= Nuclease protection assay =

Laboratory technique used in biochemistry and genetics

Nuclease protection assay is a laboratory technique used in biochemistry and genetics to identify individual RNA molecules in a heterogeneous RNA sample extracted from cells. The technique can identify one or more RNA molecules of known sequence even at low total concentration. The extracted RNA is first mixed with antisense RNA or DNA probes that are complementary to the sequence or sequences of interest and the complementary strands are hybridized to form double-stranded RNA (or a DNA-RNA hybrid). The mixture is then exposed to ribonucleases that specifically cleave only single-stranded RNA but have no activity against double-stranded RNA. When the reaction runs to completion, susceptible RNA regions are degraded to very short oligomers or to individual nucleotides; the surviving RNA fragments are those that were complementary to the added antisense strand and thus contained the sequence of interest.

== Probe ==

The probes are prepared by cloning part of the gene of interest in a vector under the control of any of the following promoters, SP6, T7 or T3. These promoters are recognized by DNA dependent RNA polymerases originally characterized from bacteriophages. The probes produced are radioactive as they are prepared by in vitro transcription using radioactive UTPs. Uncomplemented DNA or RNA is cleaved off by nucleases. When the probe is a DNA molecule, S1 nuclease is used; when the probe is RNA, any single-strand-specific ribonuclease can be used. Thus the surviving probe-mRNA complement is simply detected by autoradiography.

== Uses ==

Nuclease protection assays are used to map introns and 5' and 3' ends of transcribed gene regions. Quantitative results can be obtained regarding the amount of the target RNA present in the original cellular extract - if the target is a messenger RNA, this can indicate the level of transcription of the gene in the cell.
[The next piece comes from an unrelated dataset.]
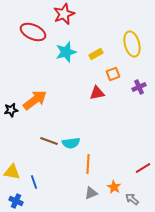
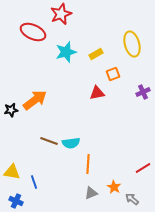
red star: moved 3 px left
purple cross: moved 4 px right, 5 px down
They are also used to detect the presence of double stranded RNA, presence of which could mean RNA interference.

Northern blotting is a laboratory technique that produces similar information. It is slower and less quantitative, but also produces accurate information about the size of the target RNA. Nuclease protection assay products are limited to the size of the initial probes due to the destruction of the non-hybridized RNA during the nuclease digestion step.